Bahrain’s Economic Development Board (EDB) Chief Executive Khalid Al Rumaihi said the country wants to become a Middle Eastern home to innovative info-tech entrepreneurs from around the world as if it is “honey that attracts bees.”

“Building an interesting ecosystem for startups, we may be late in the game, but the youth here are no different from the youth in Korea,” Al Rumaihi told The Korea Times at the Four Seasons Hotel in Manama, the capital of the nation. “They have ambitions and dreams and they want to realize them and create their businesses. We want to create a home for them right here in Bahrain.”

Established in 2000, EDB is a public agency in which the country’s crown prince and First Deputy Prime Minister Salman bin Hamad Al Khalifa is standing chairman.

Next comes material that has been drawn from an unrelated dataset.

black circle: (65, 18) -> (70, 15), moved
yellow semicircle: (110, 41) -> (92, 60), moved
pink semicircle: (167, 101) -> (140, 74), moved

It is mandated to draw investment into the kingdom and supporting various initiatives that help enhance its investment climate. Included in the key accomplishments of EDB are establishing the Gulf region’s first free trade agreement with the United States, bringing about the privatization law and becoming the first Arab country to liberalize its telecommunication industry.

As a former head of J.P. Morgan’s private client group in the Gulf region, Al Rumaihi’s job is to lead the board to open the country’s economy wider than it is, as well as breathing innovations such as information and communication technology ICT and fintech into the economy.

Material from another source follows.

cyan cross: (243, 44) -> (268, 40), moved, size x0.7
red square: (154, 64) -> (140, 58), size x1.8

Bahrain allows 100 percent foreign ownership of a company, as well as levying no corporate or other types of taxes, where as other Gulf Cooperation Council (GCC) countries are set to introduce value added taxes beginning next year.

Also, other lending regulations and foreign ownership rules are eased.

“One of the most distinctive factors of Bahrain and what investors like about the country is that we have eased foreign ownership rules. Today, 98 percent of our business activities are either fully or partially opened to foreign ownership and that was significantly improved only in the last 12 months,” he said.

“We don’t create zones for special ownership rules. Our whole country is the zone. And we adapt our laws to make sure that we remove restrictions on ownership to attract investment.”

Such openness allowed the country to be ranked No. 66 in the World Bank’s Doing Business Index, which is the second highest among Middle East countries.

“Recently, the government and EDB are focused on how we simplify the business setup processes,” he said. “And that will further improve our ranking in the World Bank index and, more importantly, make it significantly easier to do businesses here.”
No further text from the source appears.